> **Task prompt**
In the data below, locate the line containing "en oferta - Precios, descuentos y promoci" and the line containing "schützen. Die Technologie", then retype both and everything between them exactly. Pictures are not part of the copy.

> **Supplied information**

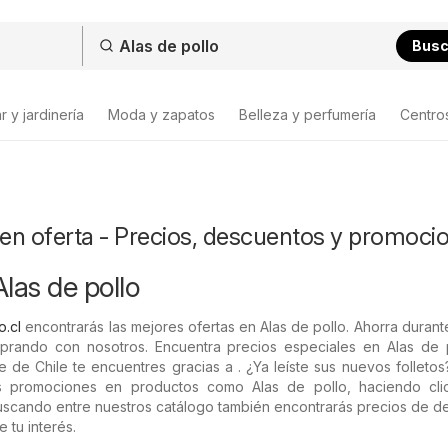
Bus
 y jardinería
Moda y zapatos
Belleza y perfumería
Centro
 en oferta - Precios, descuentos y promoci
las de pollo
o.cl
encontrarás las mejores ofertas en Alas de pollo. Ahorra durant
ando con nosotros. Encuentra precios especiales en Alas de p
e de Chile te encuentres gracias a . ¿Ya leíste sus nuevos folleto
as promociones en productos como Alas de pollo, haciendo cli
 Buscando entre nuestros catálogo también encontrarás precios de 
 tu interés.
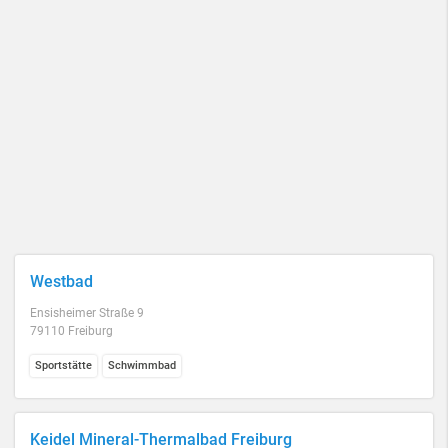
Westbad
Ensisheimer Straße 9
79110 Freiburg
Sportstätte
Schwimmbad
Keidel Mineral-Thermalbad Freiburg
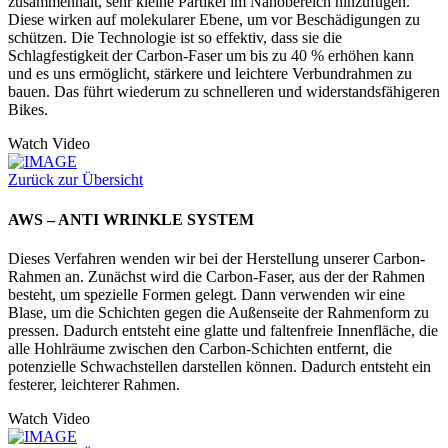
zusammenhält, sehr kleine Partikel im Nanobereich hinzufügen.
Diese wirken auf molekularer Ebene, um vor Beschädigungen zu
schützen. Die Technologie ist so effektiv, dass sie die
Schlagfestigkeit der Carbon-Faser um bis zu 40 % erhöhen kann
und es uns ermöglicht, stärkere und leichtere Verbundrahmen zu
bauen. Das führt wiederum zu schnelleren und widerstandsfähigeren
Bikes.
Watch Video
Zurück zur Übersicht
AWS – ANTI WRINKLE SYSTEM
Dieses Verfahren wenden wir bei der Herstellung unserer Carbon-
Rahmen an. Zunächst wird die Carbon-Faser, aus der der Rahmen
besteht, um spezielle Formen gelegt. Dann verwenden wir eine
Blase, um die Schichten gegen die Außenseite der Rahmenform zu
pressen. Dadurch entsteht eine glatte und faltenfreie Innenfläche, die
alle Hohlräume zwischen den Carbon-Schichten entfernt, die
potenzielle Schwachstellen darstellen können. Dadurch entsteht ein
festerer, leichterer Rahmen.
Watch Video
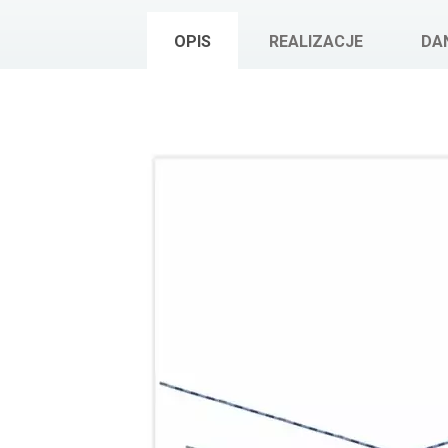
OPIS
REALIZACJE
DA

> **Answer below**
 en oferta - Precios, descuentos y promoci
las de pollo
o.cl
encontrarás las mejores ofertas en Alas de pollo. Ahorra durant
ando con nosotros. Encuentra precios especiales en Alas de p
e de Chile te encuentres gracias a . ¿Ya leíste sus nuevos folleto
as promociones en productos como Alas de pollo, haciendo cli
 Buscando entre nuestros catálogo también encontrarás precios de 
 tu interés.
Westbad
Ensisheimer Straße 9
79110 Freiburg
Sportstätte
Schwimmbad
Keidel Mineral-Thermalbad Freiburg
zusammenhält, sehr kleine Partikel im Nanobereich hinzufügen.
Diese wirken auf molekularer Ebene, um vor Beschädigungen zu
schützen. Die Technologie ist so effektiv, dass sie die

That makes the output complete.